RECORDS SUPPLIED below:

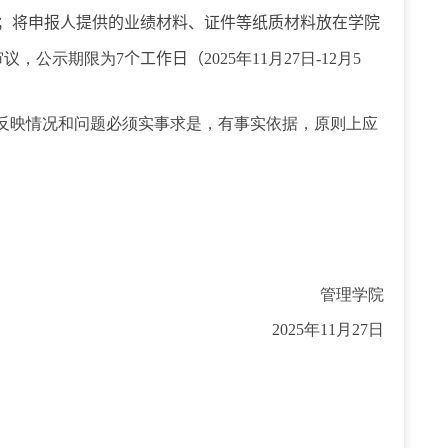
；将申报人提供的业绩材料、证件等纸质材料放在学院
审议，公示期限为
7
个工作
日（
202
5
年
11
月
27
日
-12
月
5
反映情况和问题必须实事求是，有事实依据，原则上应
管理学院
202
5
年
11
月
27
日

End of RECORDS SUPPLIED.

▶ [YOUR OBJECTIVE]
Transcribe the data word for word, with no images.

▶ [YOUR SOLUTION]
；将申报人提供的业绩材料、证件等纸质材料放在学院
审议，公示期限为
7
个工作
日（
202
5
年
11
月
27
日
-12
月
5
反映情况和问题必须实事求是，有事实依据，原则上应
管理学院
202
5
年
11
月
27
日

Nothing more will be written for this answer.